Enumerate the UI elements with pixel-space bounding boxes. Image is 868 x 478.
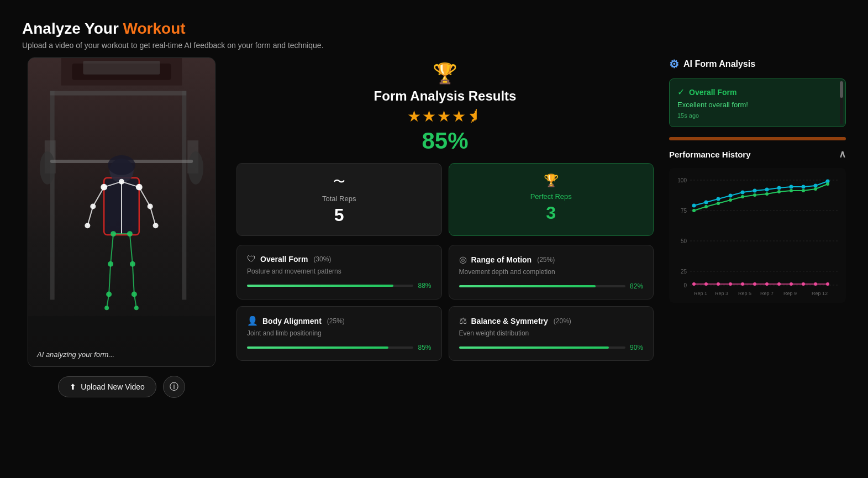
video-panel: AI analyzing your form... ⬆ Upload New V… xyxy=(22,57,221,467)
results-title: Form Analysis Results xyxy=(236,88,654,104)
svg-text:Rep 5: Rep 5 xyxy=(738,291,751,296)
metric-bar-fill-3 xyxy=(459,346,609,349)
perfect-reps-card: 🏆 Perfect Reps 3 xyxy=(449,163,654,236)
svg-rect-2 xyxy=(50,91,187,96)
svg-point-85 xyxy=(826,182,829,186)
svg-rect-0 xyxy=(50,91,55,300)
title-start: Analyze Your xyxy=(22,20,123,37)
svg-rect-10 xyxy=(83,61,160,75)
svg-text:0: 0 xyxy=(683,282,687,288)
total-reps-value: 5 xyxy=(334,205,344,225)
metric-icon-1: ◎ xyxy=(459,254,467,265)
svg-point-95 xyxy=(802,282,805,286)
svg-point-66 xyxy=(741,191,745,195)
ai-feedback-header: ✓ Overall Form xyxy=(677,87,838,97)
video-background: AI analyzing your form... xyxy=(28,58,215,366)
main-content: AI analyzing your form... ⬆ Upload New V… xyxy=(22,57,846,467)
svg-point-93 xyxy=(777,282,781,286)
svg-point-72 xyxy=(814,184,818,188)
svg-point-96 xyxy=(814,282,817,286)
metric-pct-val-1: 82% xyxy=(630,282,643,290)
svg-line-34 xyxy=(87,206,93,225)
overall-score: 85% xyxy=(236,128,654,154)
svg-point-14 xyxy=(108,155,135,175)
svg-line-42 xyxy=(133,264,134,295)
svg-point-71 xyxy=(802,185,806,189)
svg-point-70 xyxy=(790,185,793,189)
metric-header-2: 👤 Body Alignment (25%) xyxy=(247,316,432,326)
results-panel: 🏆 Form Analysis Results ★★★★⯨ 85% 〜 Tota… xyxy=(236,57,654,467)
perfect-reps-label: Perfect Reps xyxy=(530,192,572,201)
upload-btn-label: Upload New Video xyxy=(81,382,145,391)
metric-weight-1: (25%) xyxy=(537,256,555,264)
scrollbar-track[interactable] xyxy=(840,81,843,124)
metric-title-0: Overall Form xyxy=(260,255,308,264)
metric-card-0: 🛡 Overall Form (30%) Posture and movemen… xyxy=(236,245,442,300)
svg-point-97 xyxy=(826,282,829,286)
star-rating: ★★★★⯨ xyxy=(236,107,654,125)
svg-point-63 xyxy=(704,201,708,204)
svg-point-80 xyxy=(765,192,769,196)
page-header: Analyze Your Workout Upload a video of y… xyxy=(22,20,846,50)
upload-icon: ⬆ xyxy=(70,382,76,391)
ai-icon: ⚙ xyxy=(669,57,679,71)
ai-feedback-box: ✓ Overall Form Excellent overall form! 1… xyxy=(669,78,846,127)
ai-feedback-title: Overall Form xyxy=(689,88,737,97)
metric-header-0: 🛡 Overall Form (30%) xyxy=(247,254,432,264)
svg-point-92 xyxy=(765,282,769,286)
svg-point-94 xyxy=(790,282,793,286)
metric-header-3: ⚖ Balance & Symmetry (20%) xyxy=(459,316,644,326)
metric-pct-val-0: 88% xyxy=(418,282,431,290)
performance-history-header: Performance History ∧ xyxy=(669,148,846,160)
svg-point-6 xyxy=(188,151,203,185)
metric-bar-fill-1 xyxy=(459,285,596,287)
amber-notification-bar xyxy=(669,137,846,140)
svg-point-64 xyxy=(717,197,720,201)
svg-text:Rep 12: Rep 12 xyxy=(812,291,828,296)
svg-point-87 xyxy=(704,282,708,286)
ai-panel-header: ⚙ AI Form Analysis xyxy=(669,57,846,71)
metric-weight-2: (25%) xyxy=(327,317,345,325)
metric-bar-0 xyxy=(247,285,413,287)
svg-text:Rep 3: Rep 3 xyxy=(715,291,728,296)
star-4: ★ xyxy=(452,108,467,125)
check-icon: ✓ xyxy=(677,87,685,97)
svg-line-32 xyxy=(93,187,104,207)
trophy-icon: 🏆 xyxy=(236,62,654,85)
svg-rect-1 xyxy=(182,91,186,300)
svg-point-77 xyxy=(729,198,732,202)
metric-pct-val-3: 90% xyxy=(630,344,643,351)
title-highlight: Workout xyxy=(123,20,186,37)
svg-point-76 xyxy=(717,202,720,205)
svg-line-40 xyxy=(130,234,133,264)
star-1: ★ xyxy=(407,108,422,125)
metric-icon-2: 👤 xyxy=(247,316,258,326)
reps-row: 〜 Total Reps 5 🏆 Perfect Reps 3 xyxy=(236,163,654,236)
svg-point-65 xyxy=(729,194,733,198)
ai-feedback-text: Excellent overall form! xyxy=(677,101,838,109)
svg-point-79 xyxy=(753,193,756,197)
svg-point-5 xyxy=(40,151,55,185)
metric-bar-1 xyxy=(459,285,625,287)
total-reps-label: Total Reps xyxy=(322,195,356,203)
svg-point-81 xyxy=(777,190,781,193)
metrics-grid: 🛡 Overall Form (30%) Posture and movemen… xyxy=(236,245,654,361)
svg-text:75: 75 xyxy=(681,208,687,214)
scrollbar-thumb[interactable] xyxy=(840,81,843,98)
info-button[interactable]: ⓘ xyxy=(163,376,185,398)
activity-icon: 〜 xyxy=(333,174,345,190)
total-reps-card: 〜 Total Reps 5 xyxy=(236,163,442,236)
svg-point-88 xyxy=(717,282,720,286)
video-controls: ⬆ Upload New Video ⓘ xyxy=(58,376,185,398)
upload-new-video-button[interactable]: ⬆ Upload New Video xyxy=(58,376,156,397)
trophy-small-icon: 🏆 xyxy=(544,174,559,188)
svg-line-41 xyxy=(109,264,111,295)
svg-line-33 xyxy=(139,187,150,207)
metric-weight-0: (30%) xyxy=(313,255,331,263)
metric-title-1: Range of Motion xyxy=(471,255,532,264)
svg-point-62 xyxy=(692,204,696,208)
svg-text:50: 50 xyxy=(681,238,687,244)
svg-point-90 xyxy=(741,282,744,286)
collapse-icon[interactable]: ∧ xyxy=(839,148,846,160)
gym-scene-svg xyxy=(28,58,215,366)
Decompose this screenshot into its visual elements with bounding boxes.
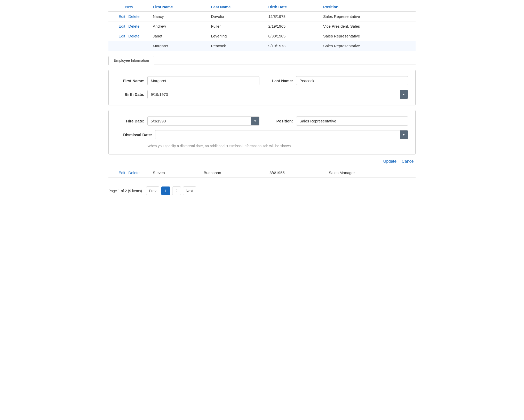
update-button[interactable]: Update: [383, 159, 397, 164]
lastname-input[interactable]: [296, 76, 408, 85]
employees-table: New First Name Last Name Birth Date Posi…: [108, 3, 416, 51]
dismissal-help-text: When you specify a dismissal date, an ad…: [116, 144, 408, 148]
col-header-position: Position: [320, 3, 416, 11]
dismissaldate-input[interactable]: [155, 130, 400, 139]
employees-table-bottom: EditDeleteStevenBuchanan3/4/1955Sales Ma…: [108, 168, 416, 178]
dismissaldate-label: Dismissal Date:: [116, 133, 152, 137]
personal-info-card: First Name: Last Name: Birth Date: ▾: [108, 70, 416, 105]
hiredate-input[interactable]: [148, 117, 251, 125]
col-header-actions[interactable]: New: [108, 3, 150, 11]
col-header-birthdate: Birth Date: [265, 3, 320, 11]
page-1-button[interactable]: 1: [161, 186, 170, 195]
hiredate-label: Hire Date:: [116, 119, 144, 123]
col-header-firstname: First Name: [150, 3, 208, 11]
firstname-input[interactable]: [147, 76, 259, 85]
position-input[interactable]: [296, 116, 408, 126]
chevron-down-icon: ▾: [403, 133, 405, 137]
edit-button[interactable]: Edit: [117, 34, 127, 38]
hiredate-picker-button[interactable]: ▾: [251, 117, 259, 125]
table-row: EditDeleteStevenBuchanan3/4/1955Sales Ma…: [108, 168, 416, 178]
birthdate-picker-button[interactable]: ▾: [400, 90, 408, 99]
new-button[interactable]: New: [124, 5, 134, 9]
delete-button[interactable]: Delete: [127, 14, 141, 19]
employment-info-card: Hire Date: ▾ Position: Dismissal Date:: [108, 110, 416, 154]
birthdate-label: Birth Date:: [116, 92, 144, 97]
dismissaldate-wrapper: ▾: [155, 130, 408, 139]
delete-button[interactable]: Delete: [127, 170, 141, 175]
dismissaldate-picker-button[interactable]: ▾: [400, 130, 408, 139]
firstname-label: First Name:: [116, 79, 144, 83]
chevron-down-icon: ▾: [254, 119, 256, 123]
pagination-info: Page 1 of 2 (9 items): [108, 189, 142, 193]
edit-button[interactable]: Edit: [117, 170, 127, 175]
tab-bar: Employee Information: [108, 56, 416, 65]
tab-section: Employee Information: [108, 56, 416, 65]
hiredate-wrapper: ▾: [147, 116, 259, 126]
prev-button[interactable]: Prev: [146, 186, 159, 195]
delete-button[interactable]: Delete: [127, 24, 141, 28]
table-row: MargaretPeacock9/19/1973Sales Representa…: [108, 41, 416, 51]
tab-employee-information[interactable]: Employee Information: [108, 56, 154, 65]
edit-button[interactable]: Edit: [117, 24, 127, 28]
chevron-down-icon: ▾: [403, 92, 405, 96]
edit-button[interactable]: Edit: [117, 14, 127, 19]
table-row: EditDeleteJanetLeverling8/30/1985Sales R…: [108, 31, 416, 41]
pagination: Page 1 of 2 (9 items) Prev 1 2 Next: [108, 183, 416, 197]
birthdate-input[interactable]: [148, 90, 400, 99]
table-row: EditDeleteNancyDavolio12/8/1978Sales Rep…: [108, 11, 416, 21]
page-2-button[interactable]: 2: [172, 186, 181, 195]
position-label: Position:: [265, 119, 293, 123]
lastname-label: Last Name:: [265, 79, 293, 83]
action-row: Update Cancel: [108, 159, 416, 164]
cancel-button[interactable]: Cancel: [402, 159, 415, 164]
birthdate-wrapper: ▾: [147, 90, 408, 99]
col-header-lastname: Last Name: [208, 3, 265, 11]
delete-button[interactable]: Delete: [127, 34, 141, 38]
table-row: EditDeleteAndrewFuller2/19/1965Vice Pres…: [108, 21, 416, 31]
next-button[interactable]: Next: [183, 186, 196, 195]
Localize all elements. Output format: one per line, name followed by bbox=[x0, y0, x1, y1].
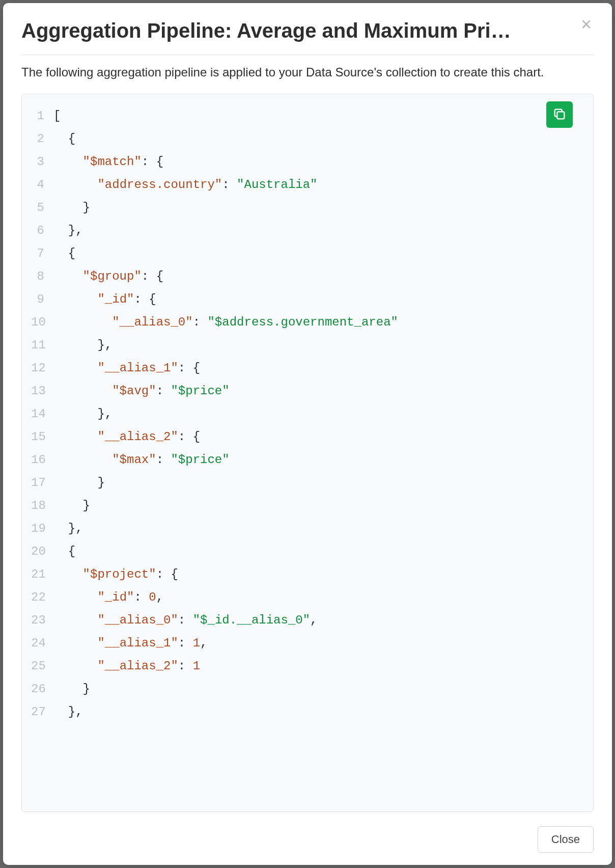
code-line: 25 "__alias_2": 1 bbox=[31, 655, 584, 677]
code-line: 5 } bbox=[31, 196, 584, 219]
line-number: 2 bbox=[31, 127, 53, 150]
line-number: 22 bbox=[31, 586, 53, 609]
line-content: } bbox=[53, 196, 90, 219]
close-icon[interactable]: × bbox=[579, 17, 594, 32]
line-content: { bbox=[53, 540, 75, 563]
line-number: 27 bbox=[31, 700, 53, 723]
line-number: 1 bbox=[31, 104, 53, 127]
line-number: 21 bbox=[31, 563, 53, 586]
line-content: "_id": { bbox=[53, 288, 156, 311]
line-content: } bbox=[53, 494, 90, 517]
line-content: "__alias_0": "$address.government_area" bbox=[53, 311, 398, 334]
line-content: { bbox=[53, 242, 75, 265]
code-line: 12 "__alias_1": { bbox=[31, 357, 584, 379]
line-number: 20 bbox=[31, 540, 53, 563]
line-content: }, bbox=[53, 334, 112, 357]
line-number: 24 bbox=[31, 632, 53, 655]
code-line: 15 "__alias_2": { bbox=[31, 425, 584, 448]
modal-header: Aggregation Pipeline: Average and Maximu… bbox=[21, 19, 594, 55]
code-line: 17 } bbox=[31, 471, 584, 494]
code-line: 24 "__alias_1": 1, bbox=[31, 632, 584, 655]
modal-subtitle: The following aggregation pipeline is ap… bbox=[21, 65, 594, 79]
code-line: 11 }, bbox=[31, 334, 584, 357]
line-content: "_id": 0, bbox=[53, 586, 163, 609]
line-number: 5 bbox=[31, 196, 53, 219]
code-line: 7 { bbox=[31, 242, 584, 265]
line-content: }, bbox=[53, 700, 83, 723]
code-line: 16 "$max": "$price" bbox=[31, 448, 584, 471]
code-line: 9 "_id": { bbox=[31, 288, 584, 311]
line-number: 11 bbox=[31, 334, 53, 357]
code-line: 22 "_id": 0, bbox=[31, 586, 584, 609]
line-number: 15 bbox=[31, 425, 53, 448]
line-content: "__alias_1": 1, bbox=[53, 632, 207, 655]
copy-icon bbox=[552, 107, 567, 123]
code-line: 20 { bbox=[31, 540, 584, 563]
line-number: 23 bbox=[31, 609, 53, 632]
line-content: } bbox=[53, 677, 90, 700]
line-content: "$avg": "$price" bbox=[53, 379, 230, 402]
code-container: 1[2 {3 "$match": {4 "address.country": "… bbox=[21, 94, 594, 812]
line-content: "__alias_2": 1 bbox=[53, 655, 200, 677]
line-number: 9 bbox=[31, 288, 53, 311]
code-line: 23 "__alias_0": "$_id.__alias_0", bbox=[31, 609, 584, 632]
line-content: [ bbox=[53, 104, 61, 127]
line-content: "address.country": "Australia" bbox=[53, 173, 318, 196]
line-content: "__alias_2": { bbox=[53, 425, 200, 448]
line-content: }, bbox=[53, 517, 83, 540]
line-number: 8 bbox=[31, 265, 53, 288]
modal-title: Aggregation Pipeline: Average and Maximu… bbox=[21, 19, 579, 42]
line-number: 18 bbox=[31, 494, 53, 517]
svg-rect-0 bbox=[557, 112, 564, 119]
line-content: } bbox=[53, 471, 105, 494]
line-content: "$max": "$price" bbox=[53, 448, 230, 471]
line-number: 3 bbox=[31, 150, 53, 173]
line-number: 19 bbox=[31, 517, 53, 540]
code-line: 27 }, bbox=[31, 700, 584, 723]
code-line: 14 }, bbox=[31, 402, 584, 425]
line-content: "__alias_0": "$_id.__alias_0", bbox=[53, 609, 318, 632]
line-number: 25 bbox=[31, 655, 53, 677]
aggregation-pipeline-modal: Aggregation Pipeline: Average and Maximu… bbox=[3, 3, 612, 865]
modal-footer: Close bbox=[21, 812, 594, 853]
line-content: }, bbox=[53, 219, 83, 242]
code-viewer[interactable]: 1[2 {3 "$match": {4 "address.country": "… bbox=[22, 94, 593, 811]
close-button[interactable]: Close bbox=[538, 826, 594, 853]
code-line: 19 }, bbox=[31, 517, 584, 540]
line-content: "__alias_1": { bbox=[53, 357, 200, 379]
line-number: 16 bbox=[31, 448, 53, 471]
code-line: 4 "address.country": "Australia" bbox=[31, 173, 584, 196]
line-number: 26 bbox=[31, 677, 53, 700]
code-line: 1[ bbox=[31, 104, 584, 127]
code-line: 8 "$group": { bbox=[31, 265, 584, 288]
line-number: 7 bbox=[31, 242, 53, 265]
code-line: 13 "$avg": "$price" bbox=[31, 379, 584, 402]
line-number: 14 bbox=[31, 402, 53, 425]
code-line: 21 "$project": { bbox=[31, 563, 584, 586]
code-line: 3 "$match": { bbox=[31, 150, 584, 173]
line-content: }, bbox=[53, 402, 112, 425]
line-number: 6 bbox=[31, 219, 53, 242]
code-line: 2 { bbox=[31, 127, 584, 150]
code-line: 10 "__alias_0": "$address.government_are… bbox=[31, 311, 584, 334]
line-number: 13 bbox=[31, 379, 53, 402]
line-content: "$match": { bbox=[53, 150, 163, 173]
copy-button[interactable] bbox=[546, 101, 573, 128]
code-line: 6 }, bbox=[31, 219, 584, 242]
line-content: "$group": { bbox=[53, 265, 163, 288]
line-number: 12 bbox=[31, 357, 53, 379]
code-line: 26 } bbox=[31, 677, 584, 700]
line-content: "$project": { bbox=[53, 563, 178, 586]
line-content: { bbox=[53, 127, 75, 150]
line-number: 17 bbox=[31, 471, 53, 494]
line-number: 10 bbox=[31, 311, 53, 334]
line-number: 4 bbox=[31, 173, 53, 196]
code-line: 18 } bbox=[31, 494, 584, 517]
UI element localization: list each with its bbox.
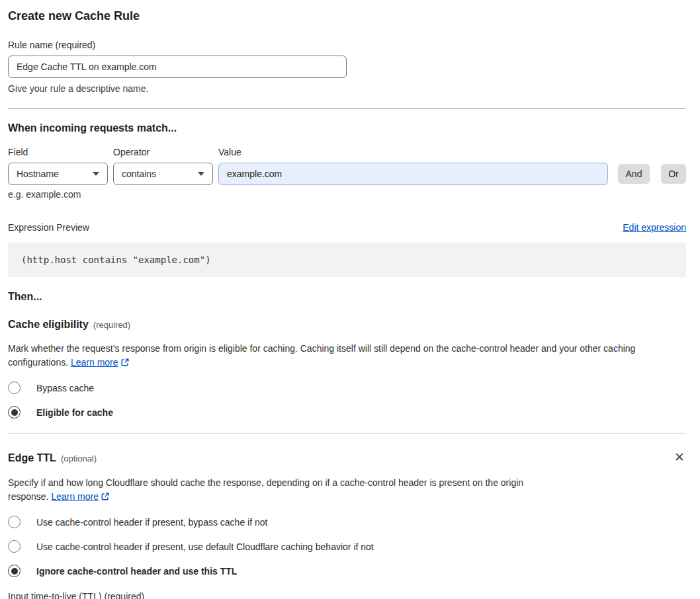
radio-unchecked-icon[interactable] xyxy=(8,540,21,553)
radio-option-eligible-for-cache[interactable]: Eligible for cache xyxy=(8,406,686,419)
rule-name-help: Give your rule a descriptive name. xyxy=(8,83,686,94)
cache-eligibility-description: Mark whether the request’s response from… xyxy=(8,342,686,370)
expression-preview-label: Expression Preview xyxy=(8,222,89,233)
edit-expression-link[interactable]: Edit expression xyxy=(623,222,686,233)
radio-option-use-header-default[interactable]: Use cache-control header if present, use… xyxy=(8,540,686,553)
cache-eligibility-learn-more-link[interactable]: Learn more xyxy=(71,357,118,368)
value-help: e.g. example.com xyxy=(8,189,686,200)
rule-name-section: Rule name (required) Give your rule a de… xyxy=(8,40,686,94)
cache-eligibility-options: Bypass cache Eligible for cache xyxy=(8,381,686,419)
expression-code: (http.host contains "example.com") xyxy=(8,243,686,277)
edge-ttl-title: Edge TTL xyxy=(8,452,56,463)
edge-ttl-options: Use cache-control header if present, byp… xyxy=(8,516,686,577)
edge-ttl-qualifier: (optional) xyxy=(61,454,97,463)
radio-option-label: Ignore cache-control header and use this… xyxy=(36,566,237,577)
radio-unchecked-icon[interactable] xyxy=(8,381,21,394)
section-divider xyxy=(8,433,686,434)
condition-row: Field Hostname Operator contains Value A… xyxy=(8,147,686,185)
operator-select[interactable]: contains xyxy=(113,163,213,185)
radio-option-ignore-header[interactable]: Ignore cache-control header and use this… xyxy=(8,565,686,577)
chevron-down-icon xyxy=(93,172,99,176)
section-divider xyxy=(8,108,686,109)
radio-option-label: Eligible for cache xyxy=(36,407,113,418)
value-label: Value xyxy=(218,147,608,157)
page-title: Create new Cache Rule xyxy=(8,9,686,23)
edge-ttl-learn-more-link[interactable]: Learn more xyxy=(51,491,99,502)
cache-eligibility-title: Cache eligibility xyxy=(8,319,89,330)
expression-preview-row: Expression Preview Edit expression xyxy=(8,222,686,233)
cache-eligibility-header: Cache eligibility(required) xyxy=(8,319,686,331)
edge-ttl-header: Edge TTL(optional) ✕ xyxy=(8,450,686,465)
operator-label: Operator xyxy=(113,147,213,157)
radio-option-label: Use cache-control header if present, byp… xyxy=(36,517,267,528)
edge-ttl-description: Specify if and how long Cloudflare shoul… xyxy=(8,476,560,504)
external-link-icon xyxy=(101,492,110,501)
radio-option-label: Use cache-control header if present, use… xyxy=(36,541,374,552)
and-button[interactable]: And xyxy=(618,164,650,184)
match-heading: When incoming requests match... xyxy=(8,122,686,134)
close-icon[interactable]: ✕ xyxy=(673,450,686,465)
chevron-down-icon xyxy=(198,172,204,176)
then-heading: Then... xyxy=(8,291,686,303)
radio-option-use-header-bypass[interactable]: Use cache-control header if present, byp… xyxy=(8,516,686,528)
value-input[interactable] xyxy=(218,163,608,185)
radio-option-bypass-cache[interactable]: Bypass cache xyxy=(8,381,686,394)
rule-name-input[interactable] xyxy=(8,56,347,78)
field-select[interactable]: Hostname xyxy=(8,163,108,185)
rule-name-label: Rule name (required) xyxy=(8,40,686,50)
cache-eligibility-qualifier: (required) xyxy=(93,320,130,330)
field-select-value: Hostname xyxy=(17,169,59,179)
radio-option-label: Bypass cache xyxy=(36,383,94,393)
ttl-input-label: Input time-to-live (TTL) (required) xyxy=(8,591,686,599)
radio-checked-icon[interactable] xyxy=(8,406,21,419)
or-button[interactable]: Or xyxy=(661,164,686,184)
radio-unchecked-icon[interactable] xyxy=(8,516,21,528)
radio-checked-icon[interactable] xyxy=(8,565,21,577)
operator-select-value: contains xyxy=(122,169,156,179)
external-link-icon xyxy=(120,358,130,367)
field-label: Field xyxy=(8,147,108,157)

= = = = = = =

Your goal
Check each line of the records above for the word "Next", then give the number of lines that have it, with no other words.

Exercise output
2